Test Specimen

Consider a titanium test specimen with a 2” diameter and a 10” length is subjected to a 150,000 lbs compressive force for 5 minutes. After completing the test, the specimen measured a length decrease of 0.25”. If the Poisson’s ratio was 0.2, how many inches did the diameter increase by?

Hint
Poisson’s ratio measures a material’s deformation in directions perpendicular to the loading/pressure direction:
$$$\upsilon=-\frac{\varepsilon_{lateral}}{\varepsilon_{longitudinal}}$$$
where $$\varepsilon_{lateral}$$ is the lateral strain, and $$\varepsilon_{longitudinal}$$ is the longitudinal strain.
Hint 2
Strain is the change in length per unit length.
$$$\varepsilon=\frac{\Delta L}{L_o} $$$
where $$\varepsilon$$ is the engineering strain, $$\Delta L$$ is the change in length, and $$L_o$$ is the original length.
Poisson’s ratio measures a material’s deformation in directions perpendicular to the loading/pressure direction:
$$$\upsilon=-\frac{\varepsilon_{lateral}}{\varepsilon_{longitudinal}}$$$
where $$\varepsilon_{lateral}$$ is the lateral strain, and $$\varepsilon_{longitudinal}$$ is the longitudinal strain.

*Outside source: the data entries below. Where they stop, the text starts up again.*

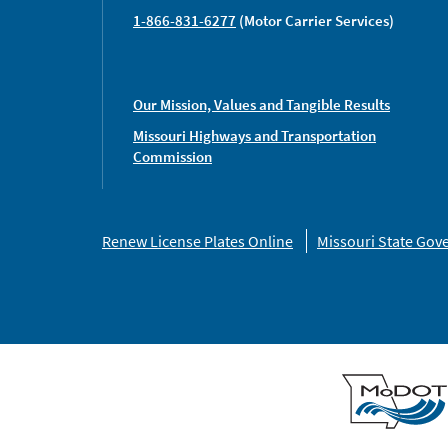
1-866-831-6277
(Motor Carrier Services)
Our Mission, Values and Tangible Results
Missouri Highways and Transportation
Commission
Missouri
Renew License Plates Online
Missouri State Go
Links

Strain is the change in length per unit length.
$$$\varepsilon=\frac{\Delta L}{L_o} $$$
where $$\varepsilon$$ is the engineering strain, $$\Delta L$$ is the change in length, and $$L_o$$ is the original length.

First, let’s analyze the strain in the longitudinal direction:
$$$\varepsilon_{longitudinal}=\frac{\Delta L}{L_o}=\frac{0.25in}{10in}=0.025$$$
Because the Poisson’s ratio is known, let’s solve for the strain in the lateral direction next:
$$$0.2=\frac{\varepsilon_{lateral}}{0.025}\Rightarrow \varepsilon_{lateral}= (0.2)(0.025)=0.005$$$
Thus, the diameter increased by:
$$$0.005=\frac{\Delta D}{2in}\Rightarrow \Delta D=(0.005)(2in)=0.01\:in$$$
0.01 in